INDEPENDENT RETAILER magazine is now the official news outlet for Wholesale Central visitors.
Each monthly issue is packed with new product ideas, supplier profiles, retailing news, and
business strategies to help you succeed.
See new articles daily online at IndependentRetailer.com.
Dec 1, 2011
by Eric Leuenberger
In the last issue, I outlined some important thinking that makes up basic foundational elements of a successful ecommerce business. I talked about how stores often adopt a "traffic-product-website" (TPW) mentality, and how falling into this trap can end up hurting your business before it ever has a chance. For those that may not have read that article, my TPW mentality stores believe all they need is traffic and if they drive enough traffic to their site the product will sell itself. They believe websites are simply channels through which transactions are possible and nothing more.
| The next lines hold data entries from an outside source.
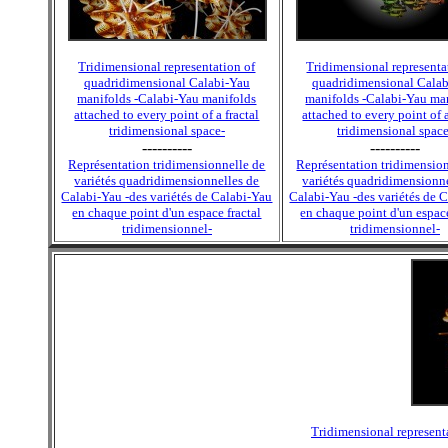
Tridimensional representation of
Tridimensional representa
quadridimensional Calabi-Yau
quadridimensional Cala
manifolds -Calabi-Yau manifolds
manifolds -Calabi-Yau ma
attached to every point of a fractal
attached to every point of a
tridimensional space-
tridimensional space
----------
----------
Représentation tridimensionnelle de
Représentation tridimensio
variétés quadridimensionnelles de
variétés quadridimensionn
Calabi-Yau -des variétés de Calabi-Yau
Calabi-Yau -des variétés de 
en chaque point d'un espace fractal
en chaque point d'un espace
tridimensionnel-
tridimensionnel-
Tridimensional represent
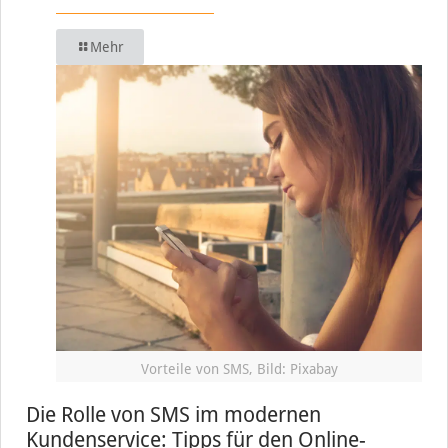
Mehr
Vorteile von SMS, Bild: Pixabay
Die Rolle von SMS im modernen
Kundenservice: Tipps für den Online-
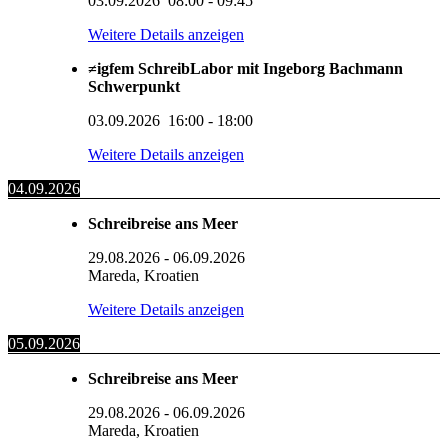
03.09.2026
08:00
-
09:45
Weitere Details anzeigen
≠igfem SchreibLabor mit Ingeborg Bachmann
Schwerpunkt
03.09.2026
16:00
-
18:00
Weitere Details anzeigen
04.09.2026
Schreibreise ans Meer
29.08.2026
-
06.09.2026
Mareda, Kroatien
Weitere Details anzeigen
05.09.2026
Schreibreise ans Meer
29.08.2026
-
06.09.2026
Mareda, Kroatien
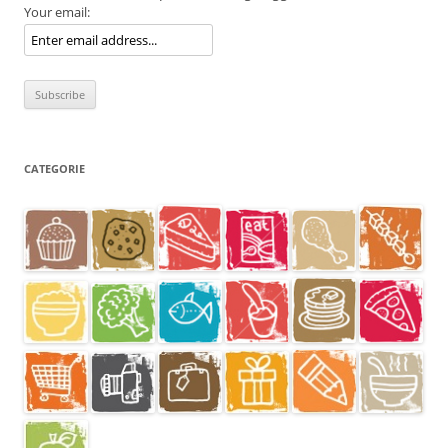
Your email:
CATEGORIE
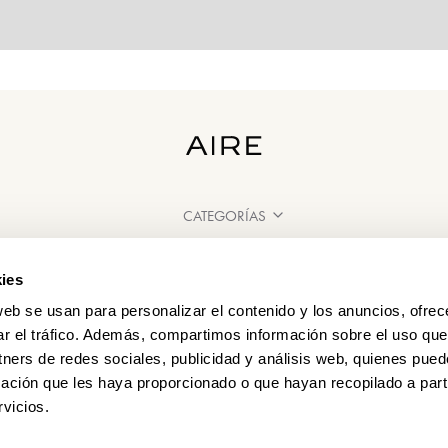
CATEGORÍAS
¿NECESITAS AYUDA?
ies
PUNTOS DE VENTA
web se usan para personalizar el contenido y los anuncios, ofrec
ar el tráfico. Además, compartimos información sobre el uso que
tners de redes sociales, publicidad y análisis web, quienes pue
ación que les haya proporcionado o que hayan recopilado a parti
vicios.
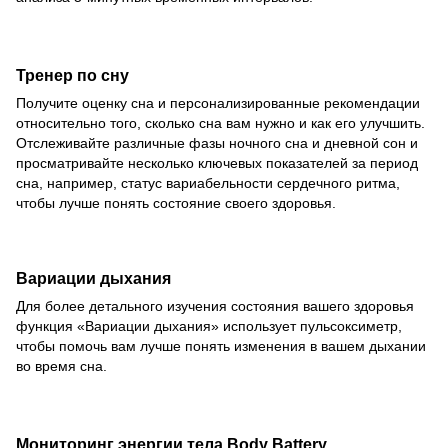
Тренер по сну
Получите оценку сна и персонализированные рекомендации
относительно того, сколько сна вам нужно и как его улучшить.
Отслеживайте различные фазы ночного сна и дневной сон и
просматривайте несколько ключевых показателей за период
сна, например, статус вариабельности сердечного ритма,
чтобы лучше понять состояние своего здоровья.
Вариации дыхания
Для более детального изучения состояния вашего здоровья
функция «Вариации дыхания» использует пульсоксиметр,
чтобы помочь вам лучше понять изменения в вашем дыхании
во время сна.
Мониторинг энергии тела Body Battery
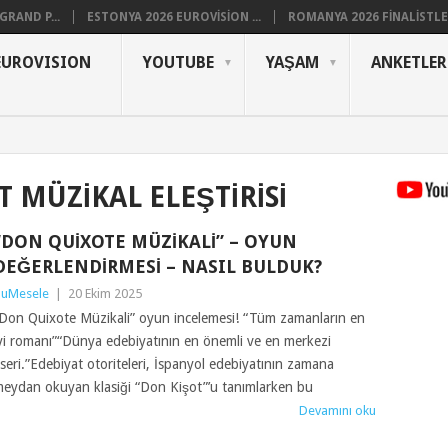
RAND P...
ESTONYA 2026 EUROVISION ...
ROMANYA 2026 FINALISTLER
EUROVISION
YOUTUBE
YAŞAM
ANKETLER
 MÜZIKAL ELEŞTIRISI
“DON QUIXOTE MÜZIKALI” – OYUN
DEĞERLENDIRMESI – NASIL BULDUK?
uMesele
|
20 Ekim 2025
Don Quixote Müzikali” oyun incelemesi! “Tüm zamanların en
yi romanı”“Dünya edebiyatının en önemli ve en merkezi
seri.”Edebiyat otoriteleri, İspanyol edebiyatının zamana
eydan okuyan klasiği “Don Kişot”’u tanımlarken bu
Devamını oku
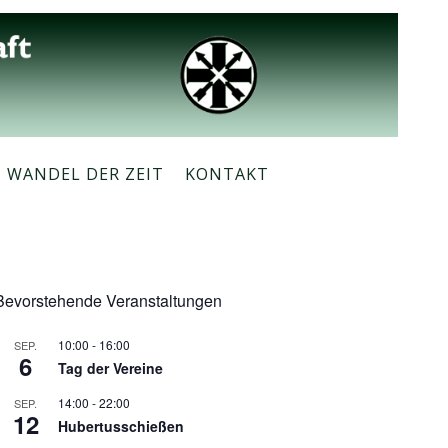
M WANDEL DER ZEIT
KONTAKT
Bevorstehende Veranstaltungen
10:00
-
16:00
SEP.
6
Tag der Vereine
14:00
-
22:00
SEP.
12
Hubertusschießen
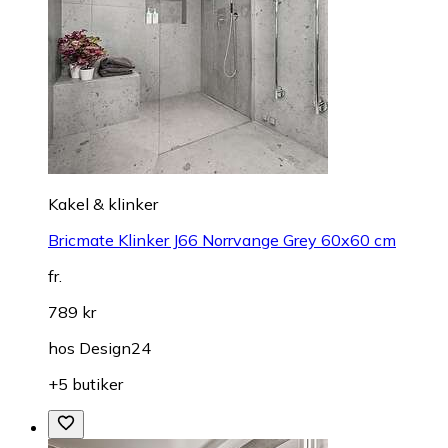
Kakel & klinker
Bricmate Klinker J66 Norrvange Grey 60x60 cm
fr.
789 kr
hos
Design24
+5 butiker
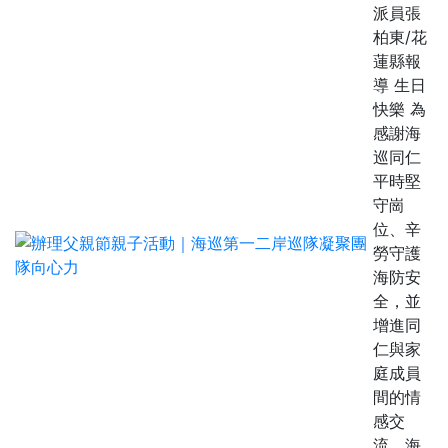
派員張
柏東/花
蓮縣報
導 生日
快樂 為
感謝海
巡同仁
平時堅
守崗
位、辛
勞守護
海防安
全，並
增進同
仁與家
庭成員
間的情
感交
流，海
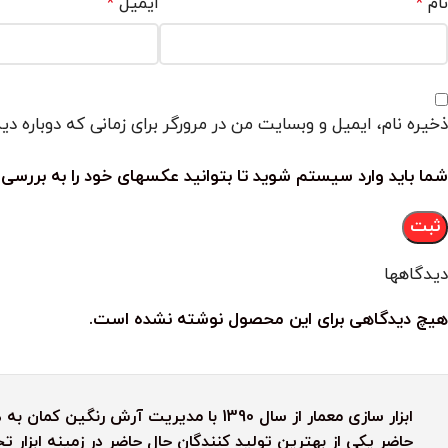
نام
ایمیل
*
*
ذخیره نام، ایمیل و وبسایت من در مرورگر برای زمانی که دوباره د
شما باید وارد سیستم شوید تا بتوانید عکسهای خود را به بررسی 
دیدگاهها
هیچ دیدگاهی برای این محصول نوشته نشده است.
ابزار سازی معمار از سال 1390 با مدیریت آ
حاضر یکی از بهترین تولید کنندگان حال حاضر در زمینه ابزار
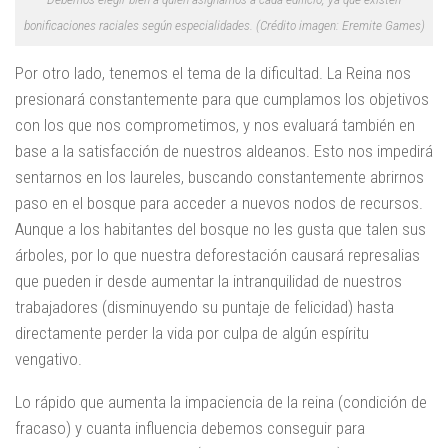
bonificaciones raciales según especialidades. (Crédito imagen: Eremite Games)
Por otro lado, tenemos el tema de la dificultad. La Reina nos
presionará constantemente para que cumplamos los objetivos
con los que nos comprometimos, y nos evaluará también en
base a la satisfacción de nuestros aldeanos. Esto nos impedirá
sentarnos en los laureles, buscando constantemente abrirnos
paso en el bosque para acceder a nuevos nodos de recursos.
Aunque a los habitantes del bosque no les gusta que talen sus
árboles, por lo que nuestra deforestación causará represalias
que pueden ir desde aumentar la intranquilidad de nuestros
trabajadores (disminuyendo su puntaje de felicidad) hasta
directamente perder la vida por culpa de algún espíritu
vengativo.
Lo rápido que aumenta la impaciencia de la reina (condición de
fracaso) y cuanta influencia debemos conseguir para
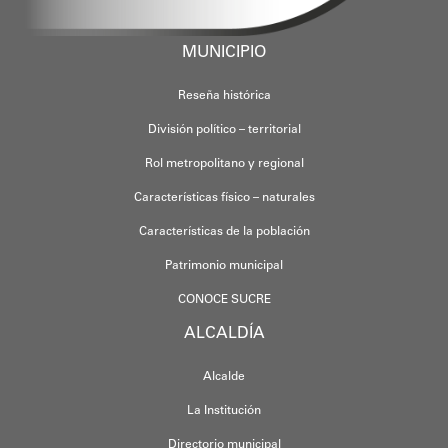
MUNICIPIO
Reseña histórica
División político – territorial
Rol metropolitano y regional
Características físico – naturales
Características de la población
Patrimonio municipal
CONOCE SUCRE
ALCALDÍA
Alcalde
La Institución
Directorio municipal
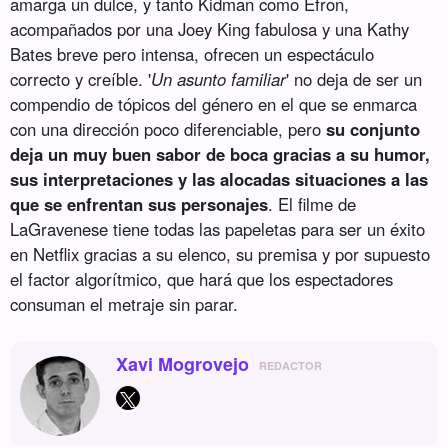
amarga un dulce, y tanto Kidman como Efron,
acompañados por una Joey King fabulosa y una Kathy
Bates breve pero intensa, ofrecen un espectáculo
correcto y creíble. '
Un asunto familiar
' no deja de ser un
compendio de tópicos del género en el que se enmarca
con una dirección poco diferenciable, pero
su conjunto
deja un muy buen sabor de boca gracias a su humor,
sus interpretaciones y las alocadas situaciones a las
que se enfrentan sus personajes
. El filme de
LaGravenese tiene todas las papeletas para ser un éxito
en Netflix gracias a su elenco, su premisa y por supuesto
el factor algorítmico, que hará que los espectadores
consuman el metraje sin parar.
Xavi Mogrovejo
REDACTOR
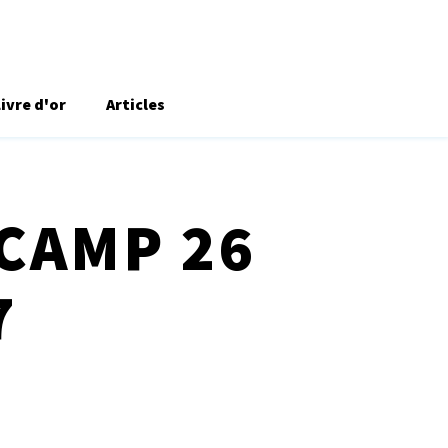
Livre d'or
Articles
 CAMP 26
7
I proposed that this thinking is wrong, and said that presentation was far more important than any other factor, at least initially. Everyone has heard that "image is everything," and that saying is especially true on the Internet, where the primary means a potential customer uses to gather information to make a buying decision begins with his eyes. Yes, with the advent of video, we can stretch this. But the primary way people determine if they are interested in a product or company is by pictures, copy, layout and pricing passing through the eye before it ever reaches another part of the potential consumer. So if the way to a consumer is through their eyes, why do so many stores sell their products with unusable, outdated, and often poorly designed sites? It makes no sense that these companies have the false assumption that all they need is more traffic and their sales will increase.
My proposition is that the way to approach ecommerce success should be thinking in terms of website-product-traffic (WPT), with traffic last on the list. First, refine the look of the website, then refine the presentation of the product, and finally, drive the traffic. With this approach, providing you let marketing and customers drive design, you should end up with a foundation that is built upon the proper principles, ready to convert the traffic you are driving to it.
This is all well and good, but many are going to ask, "What happens once they get to the website? How do we apply that to the site itself? Where do we start with our efforts to get the biggest bang for our buck?" These are great questions, and are the primary questions I will answer, using the same conceptual approach as the "WPT" illustration.
When a user arrives at a website, they follow what should be a pre-defined path based on their demographic profile. While traveling this path, they go through a series of pages until they reach the end of their journey and either make a decision to buy or leave. The path they travel should be well planted with information that enables them to complete what are called micro actions, leading up to the actual sale, or macro action. Understanding that a site is compromised of both micro and macro actions on multiple levels and at varying points, as well as understanding the role of each, will help you identify the answer to the question, "Where do I start?"
In working with store owners and operators, I teach them to think in terms of each page on a website having one primary job, yet multiple sub jobs. These are the micro actions of the page itself, much like building a house, as each element has a job to perform dependant on another for the completed project to work as it was intended. In other words, you don?t start building a house by working on the roof first. You need supporting structure to hold the roof if it is to perform its job. Likewise, you don?t begin building the walls without some type of support to put them on first, i.e. the cement foundation. Each portion of the house has its individual role and they all perform together to accomplish the primary objective. Without these actions performed in the proper order, the entire structure is in jeopardy of failing.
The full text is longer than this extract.